→ Work required:
Only one stretch of the data below is wanted: the lines from the one with "conversam. A luta" through the one with "sim o que você", repeated exactly.

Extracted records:
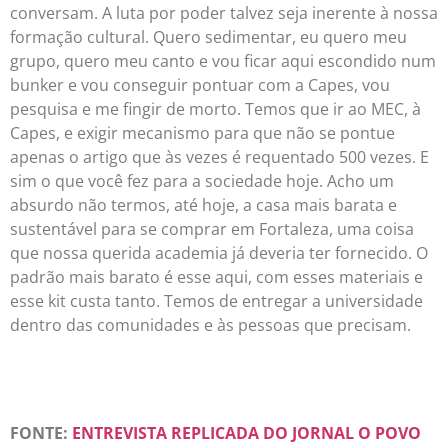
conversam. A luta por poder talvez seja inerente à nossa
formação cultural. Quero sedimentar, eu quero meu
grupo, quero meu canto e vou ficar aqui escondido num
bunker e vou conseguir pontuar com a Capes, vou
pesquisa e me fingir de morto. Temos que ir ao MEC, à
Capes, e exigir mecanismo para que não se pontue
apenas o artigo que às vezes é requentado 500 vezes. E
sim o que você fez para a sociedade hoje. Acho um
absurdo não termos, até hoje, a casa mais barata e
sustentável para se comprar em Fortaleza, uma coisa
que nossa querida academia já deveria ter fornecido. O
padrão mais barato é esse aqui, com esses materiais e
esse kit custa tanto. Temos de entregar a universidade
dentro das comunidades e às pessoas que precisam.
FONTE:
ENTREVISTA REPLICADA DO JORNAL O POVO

...

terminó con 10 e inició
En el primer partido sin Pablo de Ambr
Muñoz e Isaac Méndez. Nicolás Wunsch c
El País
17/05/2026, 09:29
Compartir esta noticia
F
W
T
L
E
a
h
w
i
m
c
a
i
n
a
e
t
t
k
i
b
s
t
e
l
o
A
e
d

→ Written response:
conversam. A luta por poder talvez seja inerente à nossa
formação cultural. Quero sedimentar, eu quero meu
grupo, quero meu canto e vou ficar aqui escondido num
bunker e vou conseguir pontuar com a Capes, vou
pesquisa e me fingir de morto. Temos que ir ao MEC, à
Capes, e exigir mecanismo para que não se pontue
apenas o artigo que às vezes é requentado 500 vezes. E
sim o que você fez para a sociedade hoje. Acho um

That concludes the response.